Real-time unified single- and multi-channel structural damage detection using RSSA
Updated: May 22, 2021
A novel baseline-free approach for continuous online damage detection of multidegree of freedom vibrating structures using recursive singular spectral analysis in conjunction with time-varying autoregressive modeling is proposed in this article. The acceleration data are used to obtain recursive proper orthogonal components online using rank-one perturbation method, followed by time-varying autoregressive modeling of the first transformed response, to detect the change in the dynamic behavior of the vibrating system from its original state to contiguous linear/nonlinear states indicating damage. Most work to date deal with algorithms that require windowing of the gathered data that render them ineffective for online implementation. Algorithms focused on mathematically consistent recursive techniques in a rigorous theoretical framework of structural damage detection are missing that motivates the development of the present framework. The response from a single channel is provided as input to the algorithm in real time. The recursive singular spectral analysis algorithm iterates the eigenvector and eigenvalue estimates for sample covariance matrices and new data point at each successive time instants. This eliminates the need for offline post processing and facilitates online damage detection especially when applied to streaming data without requiring any baseline data.

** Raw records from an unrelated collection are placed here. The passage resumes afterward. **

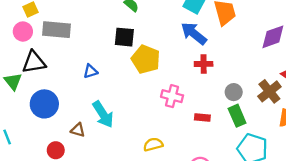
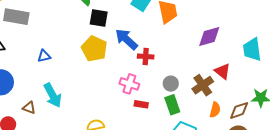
blue arrow: (194, 33) -> (126, 39), moved
black square: (124, 37) -> (99, 18), moved
pink cross: (172, 96) -> (129, 84), moved

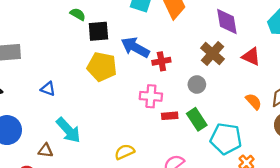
purple diamond: (209, 37) -> (227, 22), turned -70
blue triangle: (44, 56) -> (48, 89), turned 48
brown cross: (203, 85) -> (213, 54), moved
green rectangle: (172, 105) -> (197, 119), moved
orange semicircle: (215, 110) -> (254, 101), turned -42

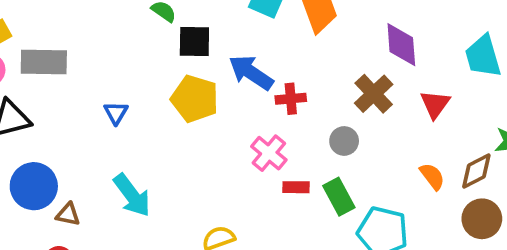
red triangle: (251, 57) -> (435, 104), turned 36
blue triangle: (48, 89) -> (116, 113), moved, turned 35
pink cross: (151, 96) -> (269, 153), turned 30
brown triangle: (46, 151) -> (68, 214), moved

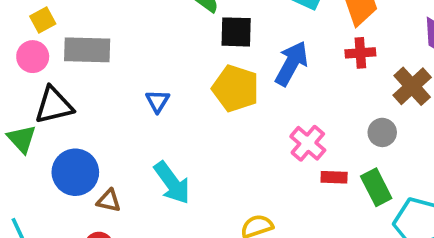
blue arrow: (251, 73) -> (291, 63), turned 84
red cross: (291, 99) -> (360, 53), moved

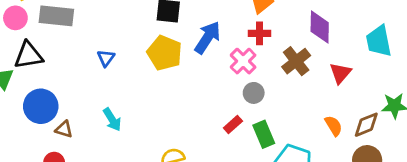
gray circle: (382, 132) -> (254, 93), moved
pink cross: (308, 143) -> (243, 61), moved
red rectangle: (334, 177) -> (233, 124), turned -48
cyan arrow: (172, 183) -> (112, 120), size x0.7

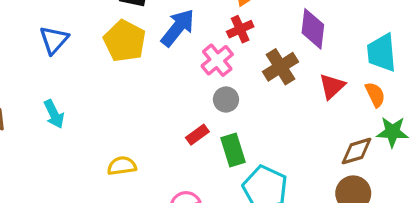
red cross: (259, 33) -> (240, 29), turned -30
blue triangle: (106, 58) -> (54, 40), size x1.4
orange semicircle: (334, 126) -> (375, 95), moved

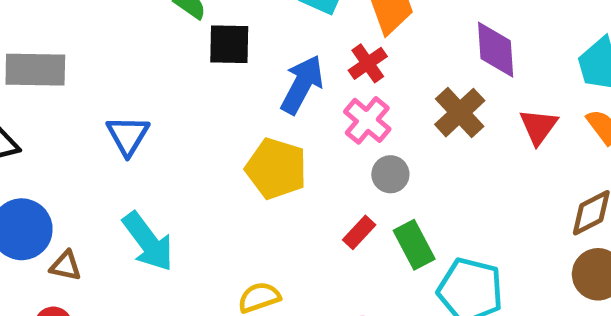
red cross: (240, 29) -> (368, 63), moved
yellow pentagon: (125, 41) -> (276, 169), moved
cyan arrow: (54, 114) -> (148, 242), size x1.5

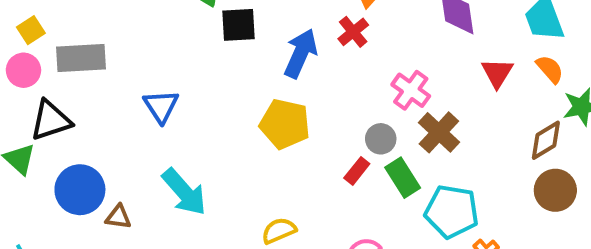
brown cross: (460, 113) -> (439, 132), moved
pink cross: (367, 120) -> (411, 90), moved
gray circle: (390, 174) -> (381, 139), moved

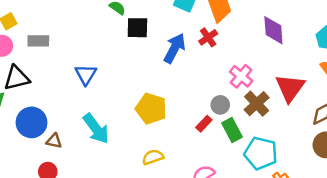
gray rectangle: (81, 58) -> (38, 41), size x0.7
red triangle: (497, 73) -> (290, 88), moved, size x1.5
yellow pentagon: (285, 124) -> (151, 109), moved

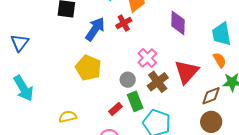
yellow pentagon: (151, 109) -> (88, 68), moved
red rectangle: (204, 124) -> (116, 109), moved

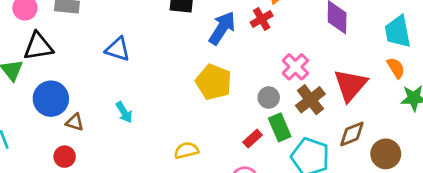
blue triangle: (20, 43) -> (118, 49), turned -48
cyan arrow: (23, 88) -> (124, 112), size x0.6
brown diamond: (211, 96) -> (352, 134), moved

Lower order time-varying autoregressive models are applied on the transformed responses to improve detectability. Numerical simulations performed on a five-degree of freedom nonlinear system and on a single degree of freedom system modeled using a Duffing oscillator under white noise excitation data, with different levels of nonlinearity simulating the damage scenarios, demonstrate the robustness of the proposed algorithm. The method further validated on results obtained from experiments performed on a cantilever beam subjected to earthquake excitation; a toy cart experiment model with springs attached to either side; demonstrate the efficacy of the proposed methodology as an appropriate candidate for real-time, reference-free structural health monitoring.